Bjorn Helgaas <helgaas@xxxxxxxxxx> · Wed, 2 Sep 2020 16:56:12 -0500

On Wed, Sep 02, 2020 at 02:42:03PM -0400, Andrey Grodzovsky wrote:
> At this point the ASIC is already post reset by the HW/PSP
> so the HW not in proper state to be configured for suspension,
> some blocks might be even gated and so best is to avoid touching it.
> 
> v2: Rename in_dpc to more meaningful name
> 
> Signed-off-by: Andrey Grodzovsky <andrey.grodzovsky@xxxxxxx>
> Reviewed-by: Alex Deucher <alexander.deucher@xxxxxxx>
> ---
>  drivers/gpu/drm/amd/amdgpu/amdgpu.h        |  1 +
>  drivers/gpu/drm/amd/amdgpu/amdgpu_device.c | 38 ++++++++++++++++++++++++++++++
>  drivers/gpu/drm/amd/amdgpu/amdgpu_gfx.c    |  6 +++++
>  drivers/gpu/drm/amd/amdgpu/amdgpu_psp.c    |  6 +++++
>  drivers/gpu/drm/amd/amdgpu/gfx_v10_0.c     | 18 ++++++++------
>  drivers/gpu/drm/amd/pm/swsmu/smu_cmn.c     |  3 +++
>  6 files changed, 65 insertions(+), 7 deletions(-)
> 
> diff --git a/drivers/gpu/drm/amd/amdgpu/amdgpu.h b/drivers/gpu/drm/amd/amdgpu/amdgpu.h
> index c311a3c..b20354f 100644
> --- a/drivers/gpu/drm/amd/amdgpu/amdgpu.h
> +++ b/drivers/gpu/drm/amd/amdgpu/amdgpu.h
> @@ -992,6 +992,7 @@ struct amdgpu_device {
>  	atomic_t			throttling_logging_enabled;
>  	struct ratelimit_state		throttling_logging_rs;
>  	uint32_t			ras_features;
> +	bool                            in_pci_err_recovery;
>  };
>  
>  static inline struct amdgpu_device *drm_to_adev(struct drm_device *ddev)
> diff --git a/drivers/gpu/drm/amd/amdgpu/amdgpu_device.c b/drivers/gpu/drm/amd/amdgpu/amdgpu_device.c
> index 74a1c03..1fbf8a1 100644
> --- a/drivers/gpu/drm/amd/amdgpu/amdgpu_device.c
> +++ b/drivers/gpu/drm/amd/amdgpu/amdgpu_device.c
> @@ -319,6 +319,9 @@ uint32_t amdgpu_mm_rreg(struct amdgpu_device *adev, uint32_t reg,
>  {
>  	uint32_t ret;
>  
> +	if (adev->in_pci_err_recovery)
> +		return 0;

I don't know the whole scheme of this, but this looks racy.

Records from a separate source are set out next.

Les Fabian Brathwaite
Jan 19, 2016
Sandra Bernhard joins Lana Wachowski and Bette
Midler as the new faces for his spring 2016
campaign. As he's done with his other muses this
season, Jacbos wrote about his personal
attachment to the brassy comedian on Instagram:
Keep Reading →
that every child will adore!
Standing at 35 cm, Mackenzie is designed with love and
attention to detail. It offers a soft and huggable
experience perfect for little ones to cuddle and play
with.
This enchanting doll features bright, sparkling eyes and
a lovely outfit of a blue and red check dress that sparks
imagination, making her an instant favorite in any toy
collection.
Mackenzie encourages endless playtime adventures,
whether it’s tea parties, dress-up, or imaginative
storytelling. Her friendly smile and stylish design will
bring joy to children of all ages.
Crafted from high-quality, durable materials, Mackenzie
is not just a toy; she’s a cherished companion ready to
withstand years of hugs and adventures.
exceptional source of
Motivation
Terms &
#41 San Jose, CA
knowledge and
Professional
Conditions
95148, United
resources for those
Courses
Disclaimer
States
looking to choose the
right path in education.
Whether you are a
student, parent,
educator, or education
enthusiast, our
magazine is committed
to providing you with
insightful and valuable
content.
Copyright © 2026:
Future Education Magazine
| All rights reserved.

It looks like the normal path through this function is the readl(),
which I assume is an MMIO read from the PCI device.  If this is called
after a PCI error occurs, but before amdgpu_pci_slot_reset() sets
adev->in_pci_err_recovery, the readl() will return 0xffffffff.

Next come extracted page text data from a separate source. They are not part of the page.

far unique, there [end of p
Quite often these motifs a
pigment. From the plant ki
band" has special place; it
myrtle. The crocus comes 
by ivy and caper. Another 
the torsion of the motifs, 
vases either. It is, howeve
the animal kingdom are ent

If this is called after amdgpu_pci_slot_reset() sets
adev->in_pci_err_recovery, it will return 0.  Do you really want those
two different cases?

>  	if (!(acc_flags & AMDGPU_REGS_NO_KIQ) && amdgpu_sriov_runtime(adev))
>  		return amdgpu_kiq_rreg(adev, reg);

> @@ -4773,7 +4809,9 @@ pci_ers_result_t amdgpu_pci_slot_reset(struct pci_dev *pdev)
>  
>  	pci_restore_state(pdev);
>  
> +	adev->in_pci_err_recovery = true;
>  	r = amdgpu_device_ip_suspend(adev);
> +	adev->in_pci_err_recovery = false;
>  	if (r)
>  		goto out;